While the non-privileged user cannot access the remote functionality of Symantec pcAnywhere without additional authorization/authentication, the non-privileged user can still access the help file from the Symantec pcAnywhere GUI.
The Symantec pcAnywhere help functionality is implemented using an interface to the Windows operating system help function. This interface was made to provide the user with a common interface that the user understands, is use to, and is able to implement quickly and easily. However, there was a weakness in the way the interface was made that permits the Window help functionality to assume permissions from Symantec pcAnywhere.

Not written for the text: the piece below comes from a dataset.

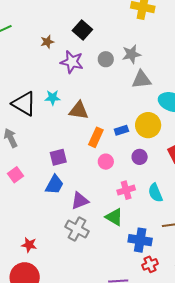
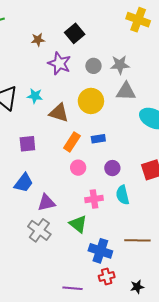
yellow circle: (148, 125) -> (91, 101), moved
purple square: (58, 157) -> (27, 144), moved
cyan semicircle: (155, 193) -> (123, 195), moved

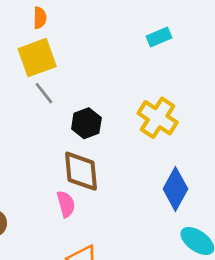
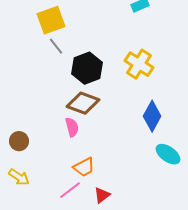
black hexagon: (86, 123) -> (87, 68), size x1.4
brown diamond: (81, 171) -> (83, 103), turned -64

When run in service-mode Symantec pcAnywhere runs with SYSTEM privileges.
By effectively manipulating the help interface in the Symantec pcAnywhere GUI, the non-privileged user may gain the ability to search all system files, assume full permission for all directories and files on the host system, or even add themselves to the local administrative group.
The Common Vulnerabilities and Exposure (CVE) initiative has assigned the name CAN-2003-0936 to this issue.

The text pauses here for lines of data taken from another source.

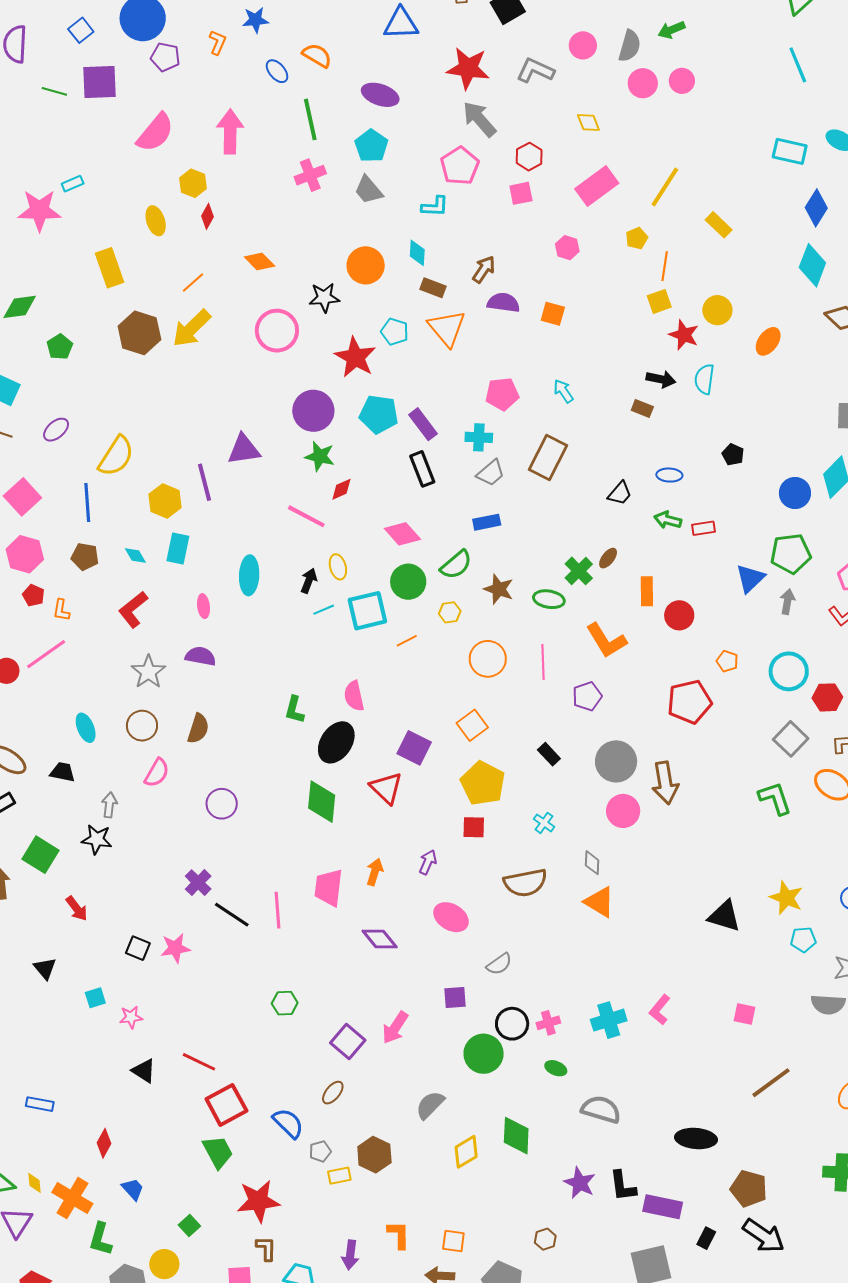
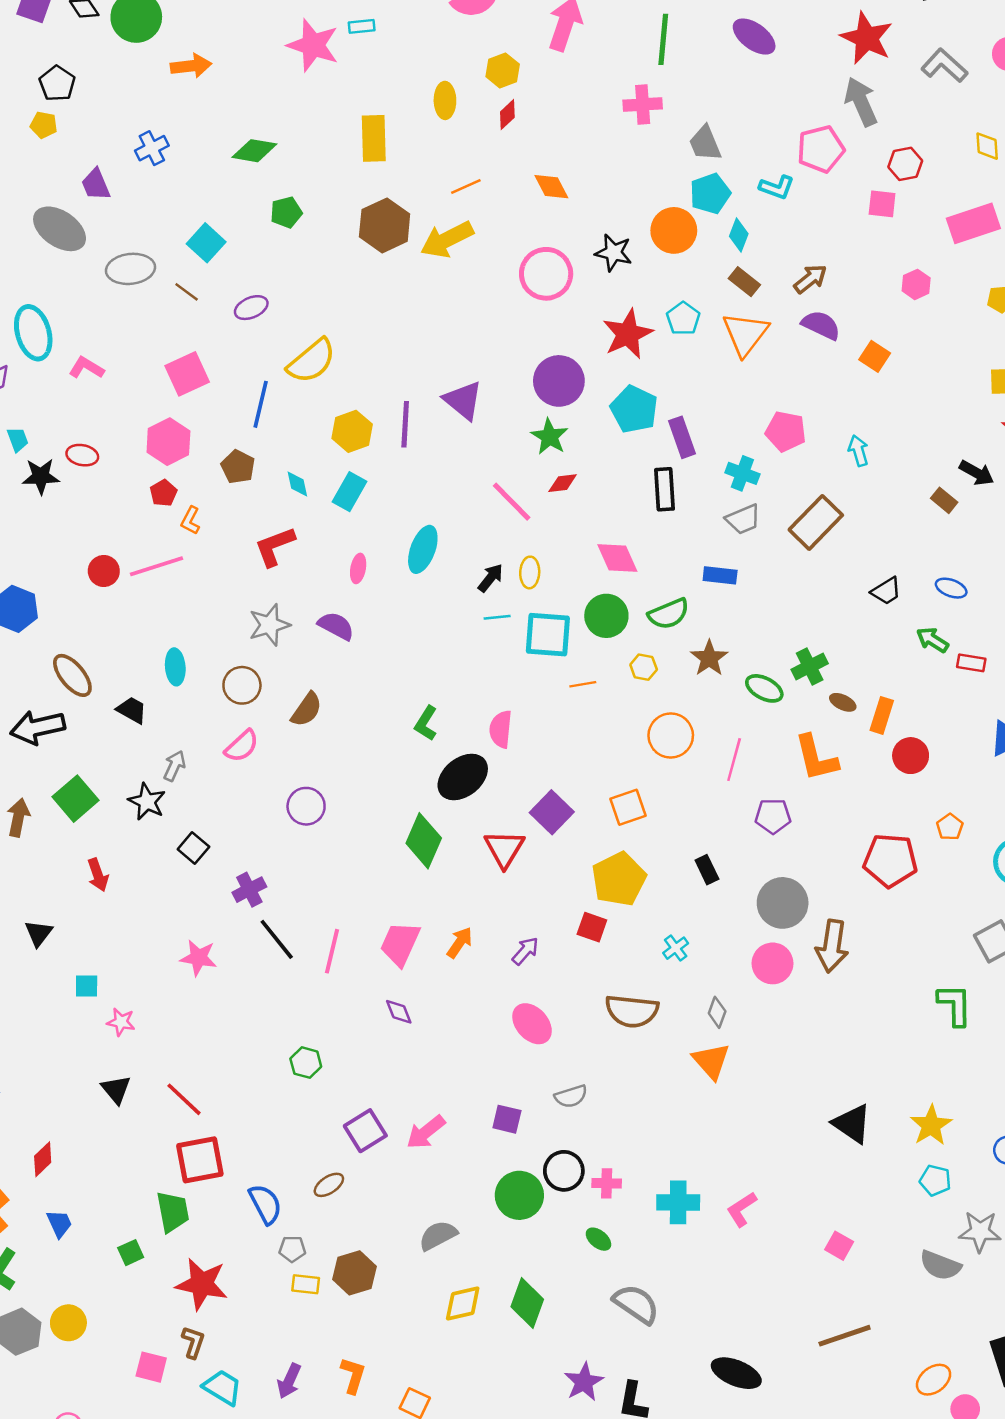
cyan pentagon: (371, 146) -> (710, 194), moved
purple triangle: (244, 450) -> (463, 400), turned 30
brown ellipse: (608, 558) -> (843, 702), moved, turned 60
purple diamond: (380, 939) -> (399, 1012), moved, size x0.7
black square: (138, 948) -> (193, 848), moved
green square: (189, 1225) -> (131, 1253), moved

This is a candidate for inclusion in the CVE list (http://cve.mitre.org), which standardizes names for security problems.
MITIGATION
Symantec Response
Symantec verified this vulnerability does exist in the service-mode configuration of currently supported releases of Symantec pcAnywhere. This issue has been rectified and fixes are available via LiveUpdate to Symantec pcAnywhere. Patches for supported versions may also be downloaded from the following location:
http://www.symantec.com/techsupp/files/pca/
Select your supported version of Symantec pcAnywhere and follow the instructions to download the appropriate update.
Mitigating Circumstances
While this potentially is a high-risk vulnerability, there are various mitigating circumstances that greatly reduce the risk of intentional or inadvertent exploitation of this weakness in Symantec pcAnywhere.
- Symantec pcAnywhere must first be configured as a service by an admin-level user, launched and running on the machine BEFORE a non-privileged user could exploit this vulnerability
- If the host service is not running when the non-privileged user logs on the machine in question, they have NO ABILITY to configure and launch Symantec pcAnywhere in a manner where this exploit will be present
- Setting up the Symantec pcAnywhere Host service (and launching it) requires administrative privileges
- If the host service is not running when the non-privileged user logs on the machine in question, they have NO ABILITY to configure and launch Symantec pcAnywhere in a manner where this exploit will be present
- The user must have a user-account on the host system and be logged on interactively to exploit this issue
- This issue cannot be exploited remotely
- System privileges can be gained only on the local system, which normally limits the impact to the user system
- Although Symantec pcAnywhere allows remote control and management of other systems, additional identification and authentication is required by default to gain access to any remotely managed systems
- Just gaining SYSTEM-level access on the local host does not provide additional access to any remote system(s) through Symantec pcAnywhere
- Just gaining SYSTEM-level access on the local host does not provide additional access to any remote system(s) through Symantec pcAnywhere
- Access to remote administration capability should normally be restricted to trusted Administrators only with additional restricted access to the physical host system(s)
Symantec strongly recommends all users of Symantec pcAnywhere upgrade to the latest LiveUpdate packages to prevent potential misuse of this local access weakness.
ACKNOWLEDGEMENTS
Symantec takes the security and proper functionality of its products very seriously. Symantec appreciates the efforts of KF and the Security Network Operations security team in identifying the issue and coordinating with Symantec during the fix process
REVISION
Revisions
December 8, 2003: Added URL to patch downloads for use in lieu of LiveUpdate.